The flow in Winberry Creek during the measurement measured near zero as water along banks do, was freezing on the surface. The flow in the channel was between 2 and 4 feet per second, just enough to keep it moving as it lost heat to the atmosphere and get just below freezing without freezing. While almost everyone since then has argued my thermometer was wrong - which has annual calibration tests, they weren't there to see it for real.
I serviced the gage and made the discharge measurement. But the measurement wasn't fun. Standing in this water for about 40 minutes was really damn cold. My toes were turning blue - with hipboots your only warmth is socks, big wool socks. Not enough to keep my body through the hipboots from losing heat to the water. It was one of those field trip where at the end you sit on the tailgate of the truck with your coffee and just let the world go by for a few minutes.
The stillness of the morning, the coldness of the air, and a job finished feeling satisfied was worth the whole time, albeit my toes and hands might disagree. But then there were other days here which also added to the memory of this gage.
Jack Mrowka (PhD), see tribute, was a professor at the University of Oregon when I started my work with the USGS. I walked into his office one day after work because I was told he taught water resources. That began a long friendship which we followed as our career moved us around the West, myself to Arizona and Washington, and Jack to Santa Rosa and Sacramento, California.
There were a number of adventures we went on in the name "research", mostly his, but sometimes jointly with my work. He showed me the USGS method for making discharge measurements had some flaws that could bias the measurement, but the method is basically sound as a common standard method. But it was Winberry Creek he had his best moment of surprise for me.
In his water resources class Jack taught about collecting, computing and producing streamflow data.

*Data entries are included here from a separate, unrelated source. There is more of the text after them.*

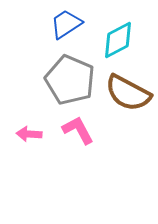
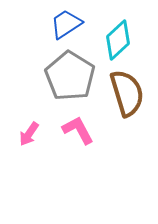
cyan diamond: rotated 15 degrees counterclockwise
gray pentagon: moved 4 px up; rotated 9 degrees clockwise
brown semicircle: moved 1 px left; rotated 135 degrees counterclockwise
pink arrow: rotated 60 degrees counterclockwise
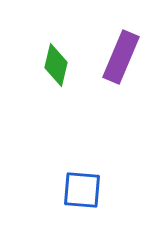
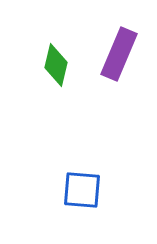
purple rectangle: moved 2 px left, 3 px up
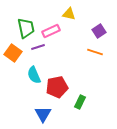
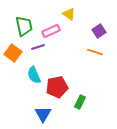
yellow triangle: rotated 24 degrees clockwise
green trapezoid: moved 2 px left, 2 px up
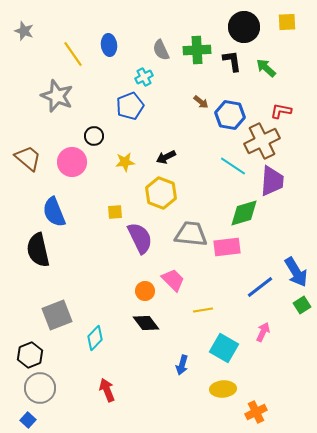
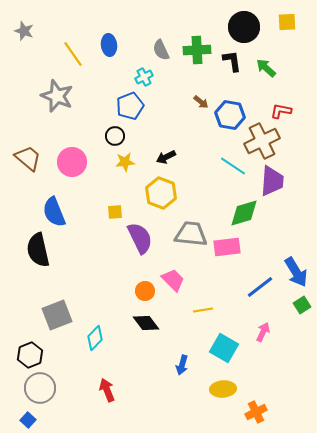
black circle at (94, 136): moved 21 px right
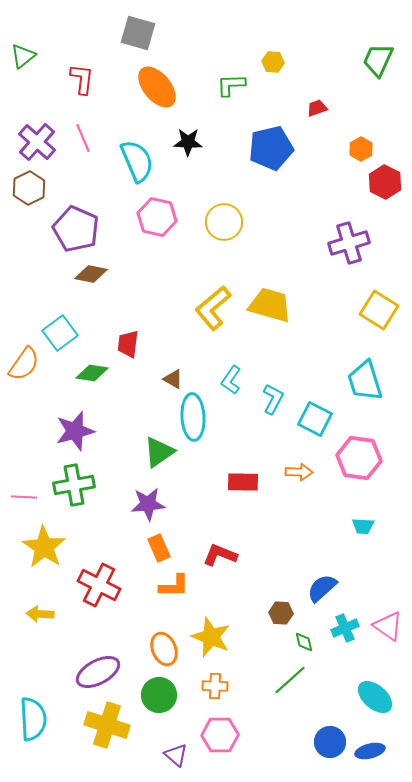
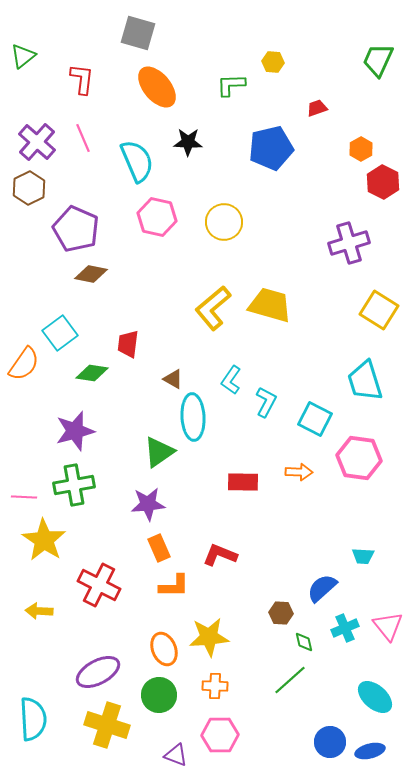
red hexagon at (385, 182): moved 2 px left
cyan L-shape at (273, 399): moved 7 px left, 3 px down
cyan trapezoid at (363, 526): moved 30 px down
yellow star at (44, 547): moved 7 px up
yellow arrow at (40, 614): moved 1 px left, 3 px up
pink triangle at (388, 626): rotated 16 degrees clockwise
yellow star at (211, 637): moved 2 px left; rotated 27 degrees counterclockwise
purple triangle at (176, 755): rotated 20 degrees counterclockwise
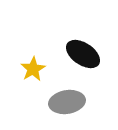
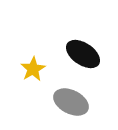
gray ellipse: moved 4 px right; rotated 36 degrees clockwise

But until we became friends he couldn't show how the field work was done by the USGS. One fall day I was at this gage and was just enjoying the quiet warm morning. The day was scheduled to service this gage and later the Fall Creek near Lowell gage, the other inflow into Fall Creek Reservoir. The following day was the reservoir gage and the Fall Creek below the reservoir gage.
I was in the gage house when I heard the sound of a bus. It seemed odd as there were only a few houses past the gage and the road dead-ended about a mile later. The sound of the bus stopped right at the gage. I stepped out to see why, and after the doors of the bus opened Jack stepped out. He had brought his whole class to see a streamgage and for me to show them streamgaging.
"Yippee" wasn't my first thought. But Jack had an infectuous spirit and smile, and it wasn't hard to enjoy a morning teaching 30 freshman-sophomore students about streamflow gages and streamgaging. I learned later that he called the office (I had told him the week before I would be on my field trip that week) to see where I was and get permission to interrupt my work. My boss thought it was cool, laughed and said, "Go ahead."
On another field trip, on my time, we took the class to the road end and walked the creek looking at the hydrology and biology of the creek. I don't know what the students thought of the two days in the field, but for me, it was part of the enjoyment of being a streamgager. And all the office hydrology (as many hydrologists are these days) won't change the reality of being there.
I learned sometimes the most ordinary of things can bring some of the best memories.